Pada akhirnya, Novel Seperti
Benenai Cintaku Terus Mengalir Untukmu berhasil membawa pembaca untuk
mengulas berbagai permasalahan dan isu sosial dalam sebuah kisah cinta dan
kerinduan untuk pulang ke kampung halaman. R. Fahik berhasil meramu berbagai
konsep pembangunan dalam karya sastra terbaik ini. Kita harus bernyala seperti
arti kata Malaka (Ma – “mak” – “yang” dan
Laka – “lakan” – “nyala, cahaya, sinar”).
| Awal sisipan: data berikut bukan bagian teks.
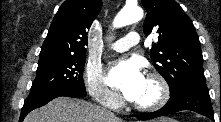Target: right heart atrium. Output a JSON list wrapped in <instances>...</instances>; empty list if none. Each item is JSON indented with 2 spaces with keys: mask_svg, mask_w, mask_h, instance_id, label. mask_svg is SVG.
Listing matches in <instances>:
<instances>
[{
  "mask_svg": "<svg viewBox=\"0 0 221 122\" xmlns=\"http://www.w3.org/2000/svg\"><path fill=\"white\" fill-rule=\"evenodd\" d=\"M84 80L89 94L97 103L112 109L121 105L120 96L106 85L103 73L98 67L87 66Z\"/></svg>",
  "mask_w": 221,
  "mask_h": 122,
  "instance_id": "right-heart-atrium-1",
  "label": "right heart atrium"
}]
</instances>
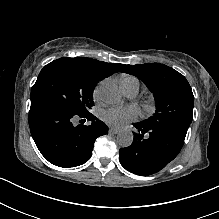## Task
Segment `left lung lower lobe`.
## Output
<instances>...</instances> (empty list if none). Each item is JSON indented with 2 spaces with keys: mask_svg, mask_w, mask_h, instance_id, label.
<instances>
[{
  "mask_svg": "<svg viewBox=\"0 0 219 219\" xmlns=\"http://www.w3.org/2000/svg\"><path fill=\"white\" fill-rule=\"evenodd\" d=\"M133 125L138 133H134L130 146L119 150V160L134 174L148 176L159 172L179 154L184 144L186 135L177 130L155 128L142 122Z\"/></svg>",
  "mask_w": 219,
  "mask_h": 219,
  "instance_id": "1",
  "label": "left lung lower lobe"
}]
</instances>
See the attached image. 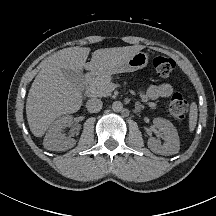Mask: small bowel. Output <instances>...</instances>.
<instances>
[{
	"label": "small bowel",
	"instance_id": "c3829d8e",
	"mask_svg": "<svg viewBox=\"0 0 216 216\" xmlns=\"http://www.w3.org/2000/svg\"><path fill=\"white\" fill-rule=\"evenodd\" d=\"M173 92V87L169 83L151 85L146 92L149 99L168 98Z\"/></svg>",
	"mask_w": 216,
	"mask_h": 216
}]
</instances>
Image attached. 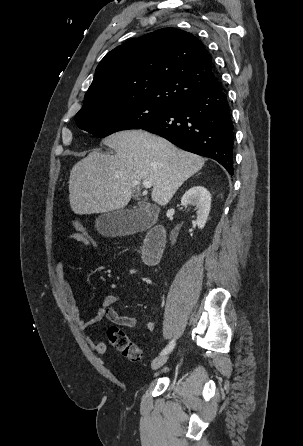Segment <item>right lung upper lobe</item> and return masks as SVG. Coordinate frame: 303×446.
Listing matches in <instances>:
<instances>
[{"label":"right lung upper lobe","mask_w":303,"mask_h":446,"mask_svg":"<svg viewBox=\"0 0 303 446\" xmlns=\"http://www.w3.org/2000/svg\"><path fill=\"white\" fill-rule=\"evenodd\" d=\"M217 83L203 43L192 33L163 28L106 54L79 112L133 101L173 107L190 93Z\"/></svg>","instance_id":"right-lung-upper-lobe-1"}]
</instances>
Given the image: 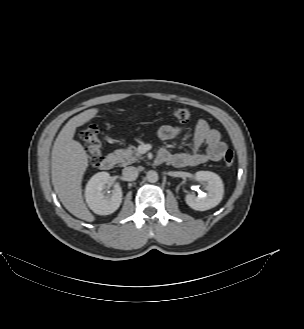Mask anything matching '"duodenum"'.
I'll return each instance as SVG.
<instances>
[{
    "label": "duodenum",
    "mask_w": 304,
    "mask_h": 329,
    "mask_svg": "<svg viewBox=\"0 0 304 329\" xmlns=\"http://www.w3.org/2000/svg\"><path fill=\"white\" fill-rule=\"evenodd\" d=\"M159 158H160V159H163V154L160 153V154H159ZM115 163H116V158H115V156H113V155H108V156H105V157L101 160V162H100V168H101L102 170L107 171V170L112 169V168L114 167Z\"/></svg>",
    "instance_id": "obj_1"
}]
</instances>
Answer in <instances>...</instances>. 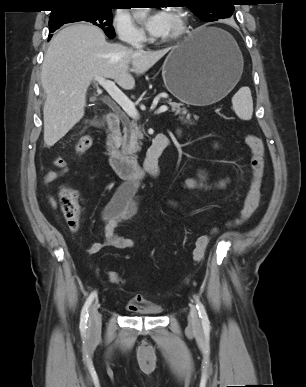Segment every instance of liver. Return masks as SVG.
<instances>
[{"label":"liver","instance_id":"6515ba94","mask_svg":"<svg viewBox=\"0 0 306 387\" xmlns=\"http://www.w3.org/2000/svg\"><path fill=\"white\" fill-rule=\"evenodd\" d=\"M171 49L143 51L108 43L102 30L91 24L62 29L51 39L41 69L47 96L43 108L45 144L53 146L83 118L87 89L95 77L113 79L121 88L131 90L135 79L130 70L137 75L145 73Z\"/></svg>","mask_w":306,"mask_h":387}]
</instances>
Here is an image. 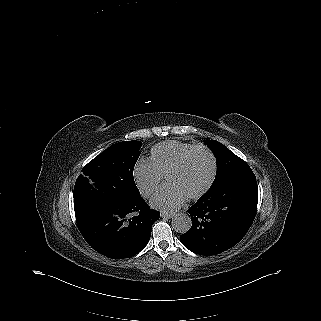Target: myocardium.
I'll use <instances>...</instances> for the list:
<instances>
[{"label":"myocardium","mask_w":321,"mask_h":321,"mask_svg":"<svg viewBox=\"0 0 321 321\" xmlns=\"http://www.w3.org/2000/svg\"><path fill=\"white\" fill-rule=\"evenodd\" d=\"M198 152H205L212 163V171L211 174L209 176V178L207 179V181L200 186L199 188L193 190V191H184L182 189H180L175 183L174 180L187 168H189L190 166V162L192 160V158L198 153ZM216 173H217V163H216V159L212 153V151L205 147V146H198L195 149H193L188 156L182 161L180 162L167 176H166V181L171 184V185H175L186 197L188 198H196L199 197L200 195H202L203 193H205L213 184L215 178H216Z\"/></svg>","instance_id":"myocardium-1"}]
</instances>
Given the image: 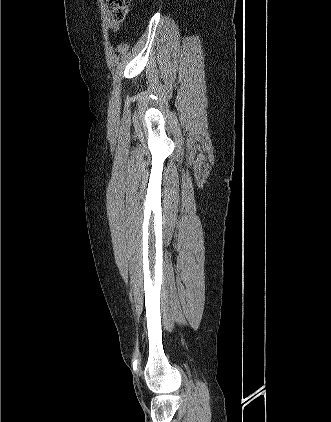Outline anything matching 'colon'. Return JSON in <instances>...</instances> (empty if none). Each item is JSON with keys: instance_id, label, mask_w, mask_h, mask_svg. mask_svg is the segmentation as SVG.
<instances>
[{"instance_id": "obj_1", "label": "colon", "mask_w": 331, "mask_h": 422, "mask_svg": "<svg viewBox=\"0 0 331 422\" xmlns=\"http://www.w3.org/2000/svg\"><path fill=\"white\" fill-rule=\"evenodd\" d=\"M131 0H107L111 19L114 22H122L129 11Z\"/></svg>"}]
</instances>
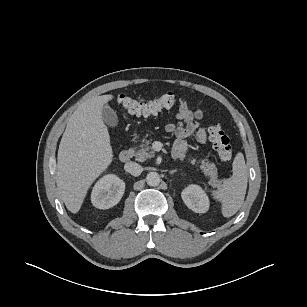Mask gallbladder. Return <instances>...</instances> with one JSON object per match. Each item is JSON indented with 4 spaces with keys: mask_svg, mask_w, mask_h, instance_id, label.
Segmentation results:
<instances>
[{
    "mask_svg": "<svg viewBox=\"0 0 307 307\" xmlns=\"http://www.w3.org/2000/svg\"><path fill=\"white\" fill-rule=\"evenodd\" d=\"M102 118L104 122L110 127H115L118 125V116L116 112L108 105L103 106Z\"/></svg>",
    "mask_w": 307,
    "mask_h": 307,
    "instance_id": "bac80fb5",
    "label": "gallbladder"
}]
</instances>
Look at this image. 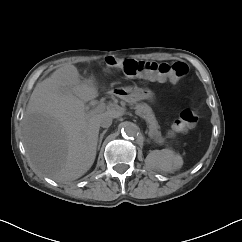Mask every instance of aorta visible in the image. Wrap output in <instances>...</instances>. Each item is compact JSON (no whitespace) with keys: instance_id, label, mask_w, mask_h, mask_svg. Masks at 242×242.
<instances>
[{"instance_id":"762f6f07","label":"aorta","mask_w":242,"mask_h":242,"mask_svg":"<svg viewBox=\"0 0 242 242\" xmlns=\"http://www.w3.org/2000/svg\"><path fill=\"white\" fill-rule=\"evenodd\" d=\"M122 131L129 137H136L138 135V126L132 122H126Z\"/></svg>"}]
</instances>
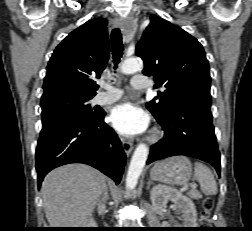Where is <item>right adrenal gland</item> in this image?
Instances as JSON below:
<instances>
[{"mask_svg": "<svg viewBox=\"0 0 252 231\" xmlns=\"http://www.w3.org/2000/svg\"><path fill=\"white\" fill-rule=\"evenodd\" d=\"M109 198V195H108V188H107V186H105V188H104V192H103V196H102V198H101V200H107Z\"/></svg>", "mask_w": 252, "mask_h": 231, "instance_id": "obj_1", "label": "right adrenal gland"}]
</instances>
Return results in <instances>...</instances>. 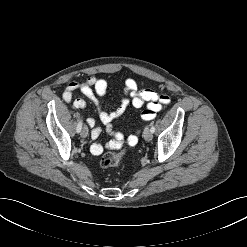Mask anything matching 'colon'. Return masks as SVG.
Masks as SVG:
<instances>
[{
	"instance_id": "5ec220e1",
	"label": "colon",
	"mask_w": 247,
	"mask_h": 247,
	"mask_svg": "<svg viewBox=\"0 0 247 247\" xmlns=\"http://www.w3.org/2000/svg\"><path fill=\"white\" fill-rule=\"evenodd\" d=\"M131 143L135 144L136 142L133 141ZM111 148L113 149L112 151H108V152L104 153L100 158V165L103 168L116 167L120 163V161H121V159L125 153V149H122L120 147L119 141L113 142L111 144Z\"/></svg>"
}]
</instances>
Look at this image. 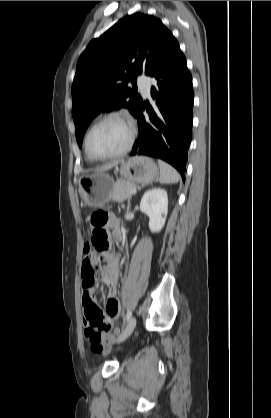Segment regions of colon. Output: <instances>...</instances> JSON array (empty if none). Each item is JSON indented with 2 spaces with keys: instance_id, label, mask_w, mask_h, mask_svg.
<instances>
[{
  "instance_id": "obj_1",
  "label": "colon",
  "mask_w": 271,
  "mask_h": 418,
  "mask_svg": "<svg viewBox=\"0 0 271 418\" xmlns=\"http://www.w3.org/2000/svg\"><path fill=\"white\" fill-rule=\"evenodd\" d=\"M107 223V214L96 212L91 217L92 225V245L97 251H104L108 248L109 242L105 225ZM85 252L89 253L87 246ZM88 328L85 331L91 348H102V334L108 330L109 326L103 318L102 313L97 308H91L87 311Z\"/></svg>"
}]
</instances>
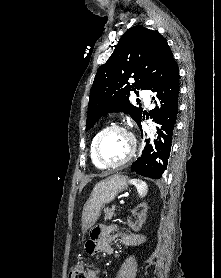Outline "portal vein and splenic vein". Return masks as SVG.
I'll list each match as a JSON object with an SVG mask.
<instances>
[{"instance_id":"1","label":"portal vein and splenic vein","mask_w":221,"mask_h":278,"mask_svg":"<svg viewBox=\"0 0 221 278\" xmlns=\"http://www.w3.org/2000/svg\"><path fill=\"white\" fill-rule=\"evenodd\" d=\"M120 204L123 205V204H124V201H123V200H120Z\"/></svg>"}]
</instances>
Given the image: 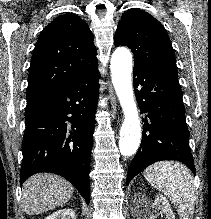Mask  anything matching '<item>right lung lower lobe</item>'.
Wrapping results in <instances>:
<instances>
[{
  "label": "right lung lower lobe",
  "instance_id": "obj_1",
  "mask_svg": "<svg viewBox=\"0 0 211 219\" xmlns=\"http://www.w3.org/2000/svg\"><path fill=\"white\" fill-rule=\"evenodd\" d=\"M99 78L96 67L27 103L21 184L39 172L56 173L70 181L89 204Z\"/></svg>",
  "mask_w": 211,
  "mask_h": 219
}]
</instances>
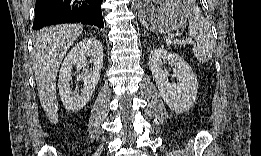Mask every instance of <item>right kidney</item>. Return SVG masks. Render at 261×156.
Returning a JSON list of instances; mask_svg holds the SVG:
<instances>
[{
    "label": "right kidney",
    "mask_w": 261,
    "mask_h": 156,
    "mask_svg": "<svg viewBox=\"0 0 261 156\" xmlns=\"http://www.w3.org/2000/svg\"><path fill=\"white\" fill-rule=\"evenodd\" d=\"M91 56L93 70L83 77L84 88L80 94L71 92V71L73 66L79 71L86 65V56ZM103 65V47L95 38H85L77 43L65 57L60 68L58 87L61 100L68 110H81L91 99L95 87L100 79Z\"/></svg>",
    "instance_id": "1"
}]
</instances>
Kita juga harus bisa memiliki
harapan seperti sungai Benenai yang terus mengalir tanpa memandang musim.
Sekali lagi, R. Fahik mampu mempersatukan semua perspektif pembaca ke dalam
sebuah imajinasi yang luar biasa berkualitas.
Tanpa mengurangi gurihnya penafsiran pembaca, R. Fahik telah mengantarkan kita ke dalam sebuah penggambaran umum tentang Malaka, kerinduan untuk pulang, tanggung jawab moral, semangat untuk menciptakan perubahan, serta berani mengambil keputusan dengan komitmen yang matang. Novel ini layak untuk dibaca oleh semua kalangan, terutama kaum muda yang sedang merantau di tanah orang. Tidak ada yang salah dengan perantauan, tetapi rumah sendiri adalah tempat ternyaman untuk kembali. Ibu selalu berpesan, kemanapun kita berjalan, sejauh apapun kita tersesat, seburuk apapun kita terpuruk atau setinggi apapun kita berhasil, lengan rapuh ibu akan selalu ada untuk memeluk kita ketika kita kembali pulang.
* * *
Mario Djegho lahir pada 21 Agustus 1995 di Denpasar. Menyelesaikan pendidikan terakhirnya pada Program Studi Ilmu Komunikasi, Universitas Nusa Cendana pada 2019. Pria yang senang berjalan kaki dan membaca buku astronomi ini juga tertarik pada dunia menulis. Baginya, menulis adalah sebuah cara mendokumentasikan pikiran, hati, dan rasa dalam sebuah keunikan hidup. Selain membaca, pria berdarah Ende-Flores ini juga senang menulis, berkebun, dan memelihara ternak sebagai kesibukannya sehari-hari. Akhir 2020 lalu ia lolos dalam Seleksi Wartawan Media Pendidikan Cakrawala NTT.